The task » Please copy each line from the entries that contains the string "speaker".

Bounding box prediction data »
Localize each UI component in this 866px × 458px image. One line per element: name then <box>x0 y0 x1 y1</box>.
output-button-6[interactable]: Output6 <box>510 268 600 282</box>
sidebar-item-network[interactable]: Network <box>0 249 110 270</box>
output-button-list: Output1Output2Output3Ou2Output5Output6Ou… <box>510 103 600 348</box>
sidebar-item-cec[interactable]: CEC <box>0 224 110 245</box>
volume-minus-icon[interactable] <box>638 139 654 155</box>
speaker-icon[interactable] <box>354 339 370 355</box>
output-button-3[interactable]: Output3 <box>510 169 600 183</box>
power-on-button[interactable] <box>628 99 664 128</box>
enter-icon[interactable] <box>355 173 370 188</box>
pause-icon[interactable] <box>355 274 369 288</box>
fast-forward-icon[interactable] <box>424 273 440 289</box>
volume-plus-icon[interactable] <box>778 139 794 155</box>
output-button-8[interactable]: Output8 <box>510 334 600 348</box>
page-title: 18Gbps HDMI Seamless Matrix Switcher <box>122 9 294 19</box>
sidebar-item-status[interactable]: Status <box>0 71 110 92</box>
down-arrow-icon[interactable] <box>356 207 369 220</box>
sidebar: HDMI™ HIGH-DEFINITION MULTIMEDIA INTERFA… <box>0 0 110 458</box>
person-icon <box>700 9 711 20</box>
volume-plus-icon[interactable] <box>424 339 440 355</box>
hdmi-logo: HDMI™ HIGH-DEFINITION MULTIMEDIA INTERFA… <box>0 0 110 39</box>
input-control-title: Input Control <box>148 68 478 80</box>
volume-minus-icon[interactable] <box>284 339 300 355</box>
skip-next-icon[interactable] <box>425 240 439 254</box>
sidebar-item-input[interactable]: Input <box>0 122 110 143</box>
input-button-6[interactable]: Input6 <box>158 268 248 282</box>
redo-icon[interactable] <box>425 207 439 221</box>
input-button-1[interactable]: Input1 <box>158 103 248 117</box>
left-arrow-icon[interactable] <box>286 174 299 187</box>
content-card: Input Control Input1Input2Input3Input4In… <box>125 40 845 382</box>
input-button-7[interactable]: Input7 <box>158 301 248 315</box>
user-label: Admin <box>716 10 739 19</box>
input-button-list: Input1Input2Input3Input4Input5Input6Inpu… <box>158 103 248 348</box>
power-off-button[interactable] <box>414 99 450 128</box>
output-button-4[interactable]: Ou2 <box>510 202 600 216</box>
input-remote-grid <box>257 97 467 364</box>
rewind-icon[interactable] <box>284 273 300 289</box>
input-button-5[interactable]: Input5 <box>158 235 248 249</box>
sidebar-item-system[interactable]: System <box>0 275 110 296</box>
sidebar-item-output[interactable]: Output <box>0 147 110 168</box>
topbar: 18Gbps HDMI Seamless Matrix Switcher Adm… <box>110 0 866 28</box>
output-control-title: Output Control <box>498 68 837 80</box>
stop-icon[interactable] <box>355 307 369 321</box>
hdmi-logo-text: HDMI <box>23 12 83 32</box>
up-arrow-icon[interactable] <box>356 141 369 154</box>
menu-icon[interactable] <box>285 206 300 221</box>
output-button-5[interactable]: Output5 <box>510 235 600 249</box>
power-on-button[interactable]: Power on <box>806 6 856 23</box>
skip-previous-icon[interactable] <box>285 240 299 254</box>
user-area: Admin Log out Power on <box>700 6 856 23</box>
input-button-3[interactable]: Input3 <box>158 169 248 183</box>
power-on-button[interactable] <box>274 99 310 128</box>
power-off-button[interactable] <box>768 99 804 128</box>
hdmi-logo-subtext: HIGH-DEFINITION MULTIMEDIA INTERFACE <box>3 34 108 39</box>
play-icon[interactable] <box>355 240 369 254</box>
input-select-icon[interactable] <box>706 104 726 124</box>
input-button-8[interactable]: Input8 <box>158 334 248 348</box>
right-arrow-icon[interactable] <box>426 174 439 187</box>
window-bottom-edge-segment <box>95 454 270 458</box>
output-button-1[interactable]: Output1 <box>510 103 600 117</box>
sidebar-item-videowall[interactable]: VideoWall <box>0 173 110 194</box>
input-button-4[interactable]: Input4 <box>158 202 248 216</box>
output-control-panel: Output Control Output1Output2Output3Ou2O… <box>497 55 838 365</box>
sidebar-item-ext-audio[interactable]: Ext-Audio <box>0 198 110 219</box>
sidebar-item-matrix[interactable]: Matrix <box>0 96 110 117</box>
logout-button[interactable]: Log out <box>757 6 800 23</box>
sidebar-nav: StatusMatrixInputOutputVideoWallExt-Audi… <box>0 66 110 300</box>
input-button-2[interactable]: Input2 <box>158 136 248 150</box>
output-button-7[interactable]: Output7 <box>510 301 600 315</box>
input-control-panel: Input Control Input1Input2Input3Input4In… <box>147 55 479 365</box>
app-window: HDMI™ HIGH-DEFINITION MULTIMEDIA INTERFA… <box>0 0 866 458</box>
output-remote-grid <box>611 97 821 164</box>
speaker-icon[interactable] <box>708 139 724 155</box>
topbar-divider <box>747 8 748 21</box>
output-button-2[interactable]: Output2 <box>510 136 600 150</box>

Reply to the task »
speaker-icon[interactable] <box>354 339 370 355</box>
speaker-icon[interactable] <box>708 139 724 155</box>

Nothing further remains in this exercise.